Laurance gripped Britton in his arms and made the house with some little difficulty. Rex was a heavy man, and a bulky fellow seems twice his own weight when the muscles are so lax.
"I don't think he's drowned near so much as stunned," Laurance observed, as he laid the body in a bunk behind the stove. "Something's hit him a hefty blow there." He touched Britton's forehead where a dark bruise showed.
"Nary a drown," he continued triumphantly, as he ran a hand under thick Arctic clothing to feel the breast. "His heart's a-beatin'. His ribs heave some, too. Nary a drown, I tell you. The crack on the coco done the job, miss. I'll bring him round all up-to-date in a minnit or two."
The girl's convulsive sobbing made Laurance look up in surprise.
"Don't you go for to take on so," he begged. "You go quiet your nerves and make summat hot in the kitchen room, for the cook's away. I'll dry-fix Britton, and he'll drink pints of scaldin' tea when he wakes."
The girl obeyed, eager to do anything that would help. She busied herself over the tea-making, and warmed some soup, made from moose shoulder, which she found in the rough cupboard. At intervals, however, her anxiety overcame her, and she called to Laurance in the next room with questions as to Britton's condition. Reassuring replies came back in the Klondiker's quaint vocabulary, replies that made her smile when she could take her mind off Britton's danger, since Laurance declared there was no need to fear.

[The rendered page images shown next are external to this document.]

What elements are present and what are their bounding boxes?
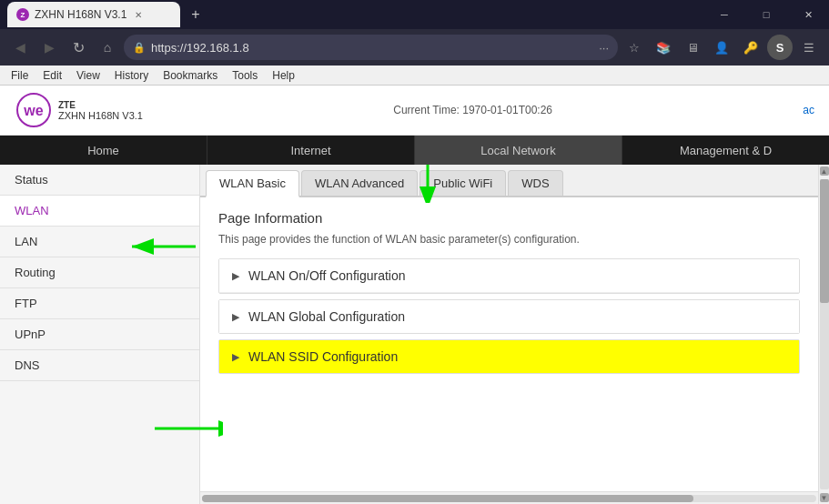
page-body: Page Information This page provides the … <box>200 197 818 491</box>
section-wlan-global-label: WLAN Global Configuration <box>248 309 405 324</box>
nav-bar: ◀ ▶ ↻ ⌂ 🔒 https://192.168.1.8 ··· ☆ 📚 🖥 … <box>0 29 829 66</box>
new-tab-button[interactable]: + <box>184 3 207 26</box>
section-wlan-onoff-header[interactable]: ▶ WLAN On/Off Configuration <box>219 259 799 293</box>
section-arrow-icon: ▶ <box>232 270 239 282</box>
pocket-icon[interactable]: S <box>767 35 793 60</box>
right-scrollbar[interactable]: ▲ ▼ <box>818 165 829 504</box>
page-info-desc: This page provides the function of WLAN … <box>218 233 800 246</box>
sidebar-item-upnp[interactable]: UPnP <box>0 319 199 350</box>
minimize-button[interactable]: ─ <box>703 0 745 29</box>
section-wlan-global-header[interactable]: ▶ WLAN Global Configuration <box>219 300 799 333</box>
header-link[interactable]: ac <box>803 104 814 116</box>
nav-local-network[interactable]: Local Network <box>415 136 622 165</box>
tab-favicon: Z <box>16 8 29 21</box>
main-nav: Home Internet Local Network Management &… <box>0 136 829 165</box>
tab-wlan-basic[interactable]: WLAN Basic <box>206 170 299 197</box>
svg-text:we: we <box>23 103 43 118</box>
menu-bar: File Edit View History Bookmarks Tools H… <box>0 66 829 86</box>
bottom-scrollbar[interactable] <box>200 491 818 504</box>
menu-file[interactable]: File <box>4 67 35 84</box>
section-wlan-ssid: ▶ WLAN SSID Configuration <box>218 339 800 374</box>
container-icon[interactable]: 📚 <box>651 35 676 60</box>
tab-title: ZXHN H168N V3.1 <box>35 8 126 21</box>
menu-edit[interactable]: Edit <box>35 67 69 84</box>
browser-tab[interactable]: Z ZXHN H168N V3.1 ✕ <box>7 2 180 27</box>
menu-bookmarks[interactable]: Bookmarks <box>156 67 225 84</box>
tab-close-button[interactable]: ✕ <box>132 8 145 21</box>
address-bar[interactable]: 🔒 https://192.168.1.8 ··· <box>124 35 618 60</box>
more-icon: ··· <box>599 41 609 55</box>
section-wlan-onoff: ▶ WLAN On/Off Configuration <box>218 258 800 294</box>
section-wlan-ssid-header[interactable]: ▶ WLAN SSID Configuration <box>219 340 799 373</box>
profile-icon[interactable]: 👤 <box>709 35 734 60</box>
sync-icon[interactable]: 🔑 <box>738 35 763 60</box>
sidebar: Status WLAN LAN Routing FTP UPnP DNS <box>0 165 200 504</box>
section-wlan-onoff-label: WLAN On/Off Configuration <box>248 268 405 283</box>
tab-wlan-advanced[interactable]: WLAN Advanced <box>301 170 418 196</box>
section-wlan-ssid-label: WLAN SSID Configuration <box>248 349 398 364</box>
menu-help[interactable]: Help <box>265 67 302 84</box>
menu-view[interactable]: View <box>69 67 107 84</box>
reload-button[interactable]: ↻ <box>66 35 91 60</box>
sidebar-item-wlan[interactable]: WLAN <box>0 196 199 227</box>
section-wlan-global: ▶ WLAN Global Configuration <box>218 299 800 334</box>
router-header: we ZTE ZXHN H168N V3.1 Current Time: 197… <box>0 86 829 136</box>
tab-public-wifi[interactable]: Public WiFi <box>420 170 506 196</box>
nav-management[interactable]: Management & D <box>622 136 829 165</box>
content-tabs: WLAN Basic WLAN Advanced Public WiFi WDS <box>200 165 818 197</box>
lock-icon: 🔒 <box>133 42 146 54</box>
home-button[interactable]: ⌂ <box>95 35 120 60</box>
page-wrapper: we ZTE ZXHN H168N V3.1 Current Time: 197… <box>0 86 829 504</box>
content-area: Status WLAN LAN Routing FTP UPnP DNS WLA… <box>0 165 829 504</box>
section-global-arrow-icon: ▶ <box>232 311 239 323</box>
back-button[interactable]: ◀ <box>7 35 33 60</box>
main-content: WLAN Basic WLAN Advanced Public WiFi WDS… <box>200 165 818 491</box>
menu-button[interactable]: ☰ <box>796 35 822 60</box>
current-time: Current Time: 1970-01-01T00:26 <box>393 104 552 116</box>
nav-internet[interactable]: Internet <box>207 136 415 165</box>
section-ssid-arrow-icon: ▶ <box>232 351 239 363</box>
sidebar-item-status[interactable]: Status <box>0 165 199 196</box>
sidebar-item-routing[interactable]: Routing <box>0 257 199 288</box>
menu-history[interactable]: History <box>107 67 156 84</box>
model-label: ZXHN H168N V3.1 <box>58 110 143 121</box>
close-button[interactable]: ✕ <box>787 0 829 29</box>
page-info-title: Page Information <box>218 210 800 226</box>
tab-wds[interactable]: WDS <box>508 170 562 196</box>
sidebar-item-dns[interactable]: DNS <box>0 350 199 381</box>
bookmarks-icon[interactable]: ☆ <box>622 35 647 60</box>
monitor-icon[interactable]: 🖥 <box>680 35 705 60</box>
menu-tools[interactable]: Tools <box>225 67 265 84</box>
nav-home[interactable]: Home <box>0 136 207 165</box>
brand-label: ZTE <box>58 100 143 110</box>
sidebar-item-ftp[interactable]: FTP <box>0 288 199 319</box>
we-logo: we <box>15 91 53 129</box>
sidebar-item-lan[interactable]: LAN <box>0 227 199 257</box>
maximize-button[interactable]: □ <box>745 0 787 29</box>
forward-button[interactable]: ▶ <box>36 35 62 60</box>
address-text: https://192.168.1.8 <box>151 41 593 55</box>
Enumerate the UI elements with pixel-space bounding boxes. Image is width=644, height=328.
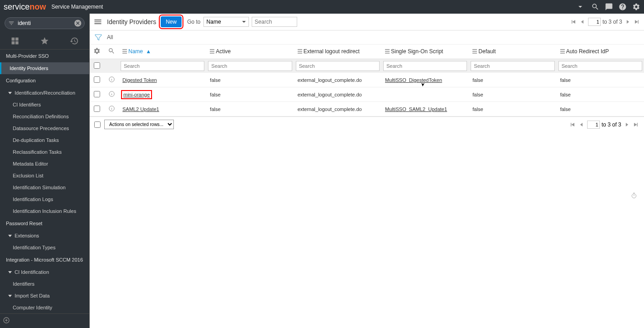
- nav-sub-item[interactable]: Reclassification Tasks: [0, 146, 89, 158]
- clear-icon[interactable]: [74, 19, 82, 27]
- new-button[interactable]: New: [161, 16, 182, 27]
- nav-sub-item[interactable]: Identification Types: [0, 242, 89, 253]
- column-header[interactable]: Active: [206, 45, 294, 59]
- logo: servicenow: [4, 2, 46, 12]
- nav-sub-item[interactable]: Exclusion List: [0, 170, 89, 182]
- nav-sub-item[interactable]: Identification Inclusion Rules: [0, 205, 89, 217]
- column-header[interactable]: Name ▲: [119, 45, 206, 59]
- column-header[interactable]: External logout redirect: [294, 45, 381, 59]
- svg-rect-13: [472, 49, 477, 50]
- prev-page-icon[interactable]: [579, 18, 586, 25]
- svg-rect-18: [560, 53, 565, 54]
- auto-cell: false: [557, 73, 644, 87]
- select-all-checkbox[interactable]: [91, 62, 102, 69]
- svg-rect-9: [298, 53, 302, 54]
- hamburger-icon[interactable]: [93, 17, 102, 26]
- auto-cell: false: [557, 102, 644, 116]
- list-title: Identity Providers: [107, 18, 156, 25]
- nav-sub-item[interactable]: De-duplication Tasks: [0, 134, 89, 146]
- next-page-icon[interactable]: [624, 18, 631, 25]
- row-checkbox[interactable]: [94, 91, 100, 97]
- info-icon[interactable]: [104, 73, 119, 87]
- favorites-tab-icon[interactable]: [40, 36, 49, 45]
- column-header[interactable]: Default: [469, 45, 556, 59]
- svg-point-22: [632, 194, 636, 198]
- external-cell: external_logout_complete.do: [294, 87, 381, 102]
- name-link[interactable]: Digested Token: [122, 77, 157, 83]
- help-icon[interactable]: [619, 3, 627, 11]
- stopwatch-icon[interactable]: [630, 192, 638, 201]
- filter-all-link[interactable]: All: [107, 34, 113, 40]
- nav-sub-item[interactable]: Metadata Editor: [0, 158, 89, 170]
- nav-group[interactable]: Import Set Data: [0, 290, 89, 302]
- nav-sub-item[interactable]: Reconciliation Definitions: [0, 111, 89, 122]
- nav-sub-item[interactable]: CI Identifiers: [0, 99, 89, 111]
- last-page-icon[interactable]: [633, 18, 640, 25]
- table-row: SAML2 Update1falseexternal_logout_comple…: [90, 102, 644, 116]
- nav-group[interactable]: Extensions: [0, 230, 89, 242]
- search-icon[interactable]: [108, 47, 115, 55]
- nav-sub-item[interactable]: Identification Simulation: [0, 182, 89, 193]
- filter-funnel-icon[interactable]: [94, 33, 102, 41]
- page-current-input[interactable]: [587, 121, 600, 129]
- add-icon[interactable]: [3, 317, 10, 324]
- nav-sub-item[interactable]: Computer Identity: [0, 302, 89, 313]
- gear-icon[interactable]: [632, 3, 640, 11]
- app-label: Service Management: [51, 4, 103, 10]
- column-search-input[interactable]: [383, 61, 467, 71]
- column-search-input[interactable]: [471, 61, 554, 71]
- svg-rect-11: [385, 51, 390, 52]
- column-search-input[interactable]: [558, 61, 642, 71]
- footer-select-all[interactable]: [94, 121, 101, 128]
- svg-rect-3: [122, 53, 127, 54]
- svg-rect-2: [122, 51, 127, 52]
- name-link[interactable]: SAML2 Update1: [122, 106, 159, 112]
- sso-link[interactable]: MultiSSO_DigestedToken: [385, 77, 442, 83]
- nav-filter-input[interactable]: [5, 17, 85, 29]
- first-page-icon[interactable]: [569, 121, 576, 128]
- nav-item[interactable]: Identity Providers: [0, 62, 89, 74]
- svg-rect-16: [560, 49, 565, 50]
- column-search-input[interactable]: [208, 61, 292, 71]
- info-icon[interactable]: [104, 102, 119, 116]
- user-menu[interactable]: [575, 6, 586, 8]
- column-search-input[interactable]: [121, 61, 204, 71]
- row-checkbox[interactable]: [94, 76, 100, 83]
- nav-tree[interactable]: Multi-Provider SSOIdentity ProvidersConf…: [0, 50, 89, 313]
- default-cell: false: [469, 102, 556, 116]
- apps-tab-icon[interactable]: [10, 36, 20, 45]
- nav-section[interactable]: Integration - Microsoft SCCM 2016: [0, 253, 89, 266]
- row-checkbox[interactable]: [94, 106, 100, 112]
- search-icon[interactable]: [591, 3, 599, 11]
- svg-rect-12: [385, 53, 390, 54]
- goto-field-select[interactable]: Name: [203, 17, 249, 27]
- column-search-input[interactable]: [296, 61, 380, 71]
- first-page-icon[interactable]: [570, 18, 577, 25]
- nav-group[interactable]: CI Identification: [0, 266, 89, 278]
- history-tab-icon[interactable]: [70, 36, 79, 45]
- nav-section[interactable]: Multi-Provider SSO: [0, 50, 89, 62]
- name-link[interactable]: mini-orange: [122, 91, 151, 98]
- nav-filter-box: [5, 17, 85, 29]
- nav-sub-item[interactable]: Identification Logs: [0, 193, 89, 205]
- actions-select[interactable]: Actions on selected rows...: [104, 120, 174, 129]
- column-header[interactable]: Auto Redirect IdP: [557, 45, 644, 59]
- goto-search-input[interactable]: [252, 17, 297, 27]
- nav-group[interactable]: Identification/Reconciliation: [0, 87, 89, 99]
- info-icon[interactable]: [104, 87, 119, 102]
- external-cell: external_logout_complete.do: [294, 102, 381, 116]
- list-header: Identity Providers New Go to Name to 3 o…: [90, 14, 644, 30]
- nav-section[interactable]: Configuration: [0, 74, 89, 87]
- last-page-icon[interactable]: [632, 121, 639, 128]
- next-page-icon[interactable]: [623, 121, 630, 128]
- nav-section[interactable]: Password Reset: [0, 217, 89, 230]
- nav-sub-item[interactable]: Datasource Precedences: [0, 122, 89, 134]
- page-current-input[interactable]: [588, 18, 601, 26]
- gear-icon[interactable]: [93, 47, 101, 55]
- column-header[interactable]: Single Sign-On Script: [381, 45, 469, 59]
- prev-page-icon[interactable]: [578, 121, 585, 128]
- nav-sub-item[interactable]: Identifiers: [0, 278, 89, 290]
- sidebar-footer: [0, 313, 89, 328]
- sso-link[interactable]: MultiSSO_SAML2_Update1: [385, 106, 447, 112]
- chat-icon[interactable]: [605, 3, 613, 11]
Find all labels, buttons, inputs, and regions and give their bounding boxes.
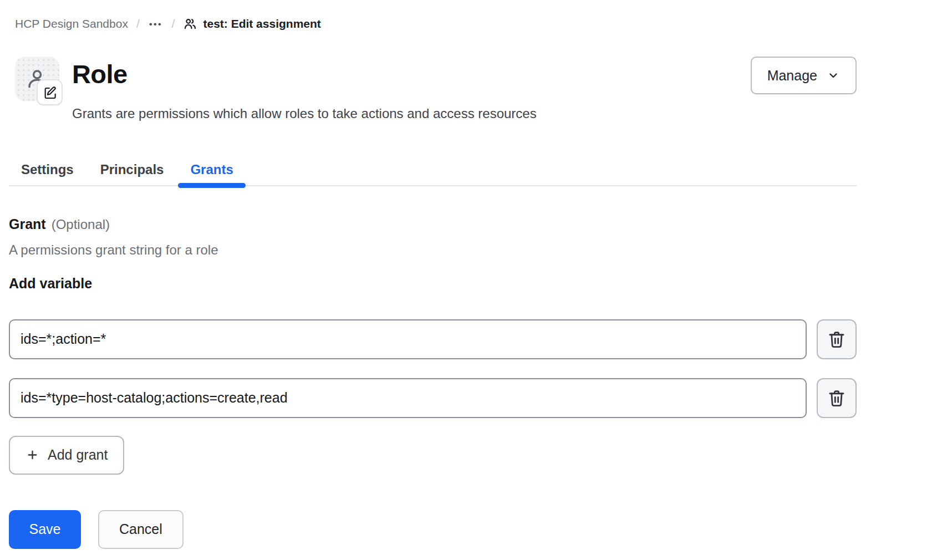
breadcrumb: HCP Design Sandbox / ••• / test: Edit as… bbox=[15, 17, 857, 31]
page-subtitle: Grants are permissions which allow roles… bbox=[72, 106, 751, 122]
role-avatar-wrap bbox=[15, 57, 59, 101]
save-button[interactable]: Save bbox=[9, 510, 81, 549]
title-block: Role Grants are permissions which allow … bbox=[72, 57, 751, 122]
chevron-down-icon bbox=[827, 69, 840, 82]
tab-grants[interactable]: Grants bbox=[178, 155, 245, 185]
tab-settings[interactable]: Settings bbox=[9, 155, 86, 185]
manage-dropdown-button[interactable]: Manage bbox=[751, 57, 857, 94]
tab-principals[interactable]: Principals bbox=[88, 155, 176, 185]
delete-grant-button-1[interactable] bbox=[817, 319, 857, 359]
page-title: Role bbox=[72, 59, 751, 89]
add-variable-label: Add variable bbox=[9, 276, 857, 292]
role-edit-page: HCP Design Sandbox / ••• / test: Edit as… bbox=[0, 0, 927, 549]
grant-field-label: Grant (Optional) bbox=[9, 216, 857, 232]
grant-row bbox=[9, 319, 857, 359]
edit-pencil-icon bbox=[43, 85, 57, 100]
manage-button-label: Manage bbox=[767, 68, 817, 84]
tab-bar: Settings Principals Grants bbox=[9, 155, 857, 186]
page-header: Role Grants are permissions which allow … bbox=[15, 57, 857, 122]
grant-helper-text: A permissions grant string for a role bbox=[9, 242, 857, 258]
grants-panel: Grant (Optional) A permissions grant str… bbox=[9, 216, 857, 549]
form-actions: Save Cancel bbox=[9, 510, 857, 549]
users-icon bbox=[183, 17, 197, 31]
grant-label: Grant bbox=[9, 216, 46, 232]
breadcrumb-org-link[interactable]: HCP Design Sandbox bbox=[15, 17, 128, 30]
grant-input-2[interactable] bbox=[9, 378, 807, 418]
breadcrumb-current-label: test: Edit assignment bbox=[203, 17, 320, 30]
edit-avatar-button[interactable] bbox=[37, 79, 63, 105]
breadcrumb-current: test: Edit assignment bbox=[183, 17, 320, 31]
add-grant-button-label: Add grant bbox=[48, 447, 108, 463]
delete-grant-button-2[interactable] bbox=[817, 378, 857, 418]
grant-optional-label: (Optional) bbox=[52, 217, 110, 232]
add-grant-button[interactable]: Add grant bbox=[9, 436, 124, 475]
breadcrumb-collapsed-button[interactable]: ••• bbox=[148, 19, 164, 29]
grant-input-1[interactable] bbox=[9, 319, 807, 359]
breadcrumb-separator: / bbox=[136, 17, 140, 30]
plus-icon bbox=[26, 448, 39, 462]
breadcrumb-separator: / bbox=[172, 17, 175, 30]
trash-icon bbox=[827, 330, 846, 349]
trash-icon bbox=[827, 389, 846, 408]
cancel-button[interactable]: Cancel bbox=[98, 510, 184, 549]
grant-row bbox=[9, 378, 857, 418]
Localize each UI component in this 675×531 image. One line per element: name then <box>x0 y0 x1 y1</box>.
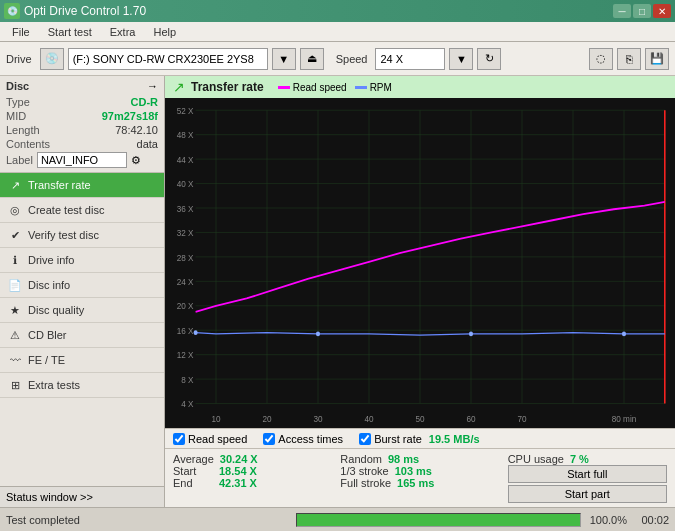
sidebar-item-extra-tests[interactable]: ⊞ Extra tests <box>0 373 164 398</box>
svg-text:8 X: 8 X <box>181 374 193 385</box>
save-button[interactable]: 💾 <box>645 48 669 70</box>
svg-text:12 X: 12 X <box>177 350 194 361</box>
window-controls: ─ □ ✕ <box>613 4 671 18</box>
disc-settings-icon[interactable]: ⚙ <box>131 154 141 167</box>
disc-length-row: Length 78:42.10 <box>6 124 158 136</box>
titlebar-left: 💿 Opti Drive Control 1.70 <box>4 3 146 19</box>
menu-file[interactable]: File <box>4 24 38 40</box>
svg-text:30: 30 <box>313 413 322 424</box>
check-burst-rate: Burst rate 19.5 MB/s <box>359 433 479 445</box>
app-title: Opti Drive Control 1.70 <box>24 4 146 18</box>
stat-average-label: Average <box>173 453 214 465</box>
stats-col3: CPU usage 7 % Start full Start part <box>508 453 667 503</box>
stat-fullstroke-val: 165 ms <box>397 477 434 489</box>
read-speed-check-label: Read speed <box>188 433 247 445</box>
disc-header: Disc → <box>6 80 158 92</box>
stat-end-label: End <box>173 477 213 489</box>
svg-point-46 <box>194 330 198 335</box>
disc-title: Disc <box>6 80 29 92</box>
stat-fullstroke-label: Full stroke <box>340 477 391 489</box>
disc-type-label: Type <box>6 96 30 108</box>
check-read-speed: Read speed <box>173 433 247 445</box>
stat-random-label: Random <box>340 453 382 465</box>
stats-area: Average 30.24 X Start 18.54 X End 42.31 … <box>165 448 675 507</box>
svg-text:60: 60 <box>466 413 475 424</box>
stats-col2: Random 98 ms 1/3 stroke 103 ms Full stro… <box>340 453 499 503</box>
sidebar: Disc → Type CD-R MID 97m27s18f Length 78… <box>0 76 165 507</box>
sidebar-item-create-test-disc-label: Create test disc <box>28 204 104 216</box>
menu-start-test[interactable]: Start test <box>40 24 100 40</box>
chart-svg: 52 X 48 X 44 X 40 X 36 X 32 X 28 X 24 X … <box>165 98 675 428</box>
menu-help[interactable]: Help <box>145 24 184 40</box>
burst-rate-check-label: Burst rate <box>374 433 422 445</box>
maximize-button[interactable]: □ <box>633 4 651 18</box>
svg-text:28 X: 28 X <box>177 252 194 263</box>
sidebar-item-cd-bler-label: CD Bler <box>28 329 67 341</box>
stat-average-row: Average 30.24 X <box>173 453 332 465</box>
disc-mid-val: 97m27s18f <box>102 110 158 122</box>
erase-button[interactable]: ◌ <box>589 48 613 70</box>
sidebar-item-create-test-disc[interactable]: ◎ Create test disc <box>0 198 164 223</box>
sidebar-item-disc-quality[interactable]: ★ Disc quality <box>0 298 164 323</box>
start-full-button[interactable]: Start full <box>508 465 667 483</box>
titlebar: 💿 Opti Drive Control 1.70 ─ □ ✕ <box>0 0 675 22</box>
minimize-button[interactable]: ─ <box>613 4 631 18</box>
stat-start-val: 18.54 X <box>219 465 257 477</box>
stat-end-row: End 42.31 X <box>173 477 332 489</box>
legend-read-speed-color <box>278 86 290 89</box>
checkboxes-row: Read speed Access times Burst rate 19.5 … <box>165 428 675 448</box>
start-buttons: Start full Start part <box>508 465 667 503</box>
svg-text:48 X: 48 X <box>177 130 194 141</box>
drive-icon: 💿 <box>40 48 64 70</box>
speed-label: Speed <box>336 53 368 65</box>
status-time: 00:02 <box>633 514 669 526</box>
svg-text:20 X: 20 X <box>177 301 194 312</box>
disc-info-icon: 📄 <box>8 278 22 292</box>
sidebar-item-disc-info[interactable]: 📄 Disc info <box>0 273 164 298</box>
read-speed-checkbox[interactable] <box>173 433 185 445</box>
disc-label-row: Label ⚙ <box>6 152 158 168</box>
menubar: File Start test Extra Help <box>0 22 675 42</box>
access-times-checkbox[interactable] <box>263 433 275 445</box>
status-text: Test completed <box>6 514 290 526</box>
sidebar-nav: ↗ Transfer rate ◎ Create test disc ✔ Ver… <box>0 173 164 486</box>
svg-text:40: 40 <box>364 413 373 424</box>
stat-end-val: 42.31 X <box>219 477 257 489</box>
dropdown-arrow[interactable]: ▼ <box>272 48 296 70</box>
disc-label-input[interactable] <box>37 152 127 168</box>
svg-text:16 X: 16 X <box>177 325 194 336</box>
disc-mid-row: MID 97m27s18f <box>6 110 158 122</box>
sidebar-item-verify-test-disc[interactable]: ✔ Verify test disc <box>0 223 164 248</box>
drive-label: Drive <box>6 53 32 65</box>
disc-mid-label: MID <box>6 110 26 122</box>
speed-dropdown-arrow[interactable]: ▼ <box>449 48 473 70</box>
start-part-button[interactable]: Start part <box>508 485 667 503</box>
create-test-disc-icon: ◎ <box>8 203 22 217</box>
sidebar-item-drive-info[interactable]: ℹ Drive info <box>0 248 164 273</box>
sidebar-item-transfer-rate[interactable]: ↗ Transfer rate <box>0 173 164 198</box>
copy-button[interactable]: ⎘ <box>617 48 641 70</box>
status-window-button[interactable]: Status window >> <box>0 486 164 507</box>
speed-select[interactable]: 24 X <box>375 48 445 70</box>
stat-stroke1-val: 103 ms <box>395 465 432 477</box>
burst-rate-value: 19.5 MB/s <box>429 433 480 445</box>
menu-extra[interactable]: Extra <box>102 24 144 40</box>
stat-start-label: Start <box>173 465 213 477</box>
disc-type-row: Type CD-R <box>6 96 158 108</box>
stat-fullstroke-row: Full stroke 165 ms <box>340 477 499 489</box>
legend-rpm: RPM <box>355 82 392 93</box>
burst-rate-checkbox[interactable] <box>359 433 371 445</box>
svg-text:44 X: 44 X <box>177 154 194 165</box>
svg-text:40 X: 40 X <box>177 179 194 190</box>
drive-select[interactable]: (F:) SONY CD-RW CRX230EE 2YS8 <box>68 48 268 70</box>
stat-stroke1-row: 1/3 stroke 103 ms <box>340 465 499 477</box>
sidebar-item-transfer-rate-label: Transfer rate <box>28 179 91 191</box>
refresh-button[interactable]: ↻ <box>477 48 501 70</box>
legend-read-speed-label: Read speed <box>293 82 347 93</box>
eject-button[interactable]: ⏏ <box>300 48 324 70</box>
sidebar-item-fe-te[interactable]: 〰 FE / TE <box>0 348 164 373</box>
close-button[interactable]: ✕ <box>653 4 671 18</box>
chart-legend: Read speed RPM <box>278 82 392 93</box>
sidebar-item-cd-bler[interactable]: ⚠ CD Bler <box>0 323 164 348</box>
svg-text:20: 20 <box>262 413 271 424</box>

By the time she had the tea and soup ready, Laurance came into the kitchen.
"He's come to–sort of dazed, though," was his announcement. "Got them things hot?"
"Steaming!" she answered, turning from the stove. The action brought her face in close range of Laurance's eyes. The tears were dried, disfiguring sobs gone. The sparkle of the eye and the fire-tinged cheek made a rare sight. The old Klondiker gazed for a speechless minute, while the girl's color deepened.
"Say, now," he stammered at last, "if I'd never set eyes on the Rose of the Yukon, I'd take me oath as you was her. Blast me if you don't resemble her like a twin. Where're you from?"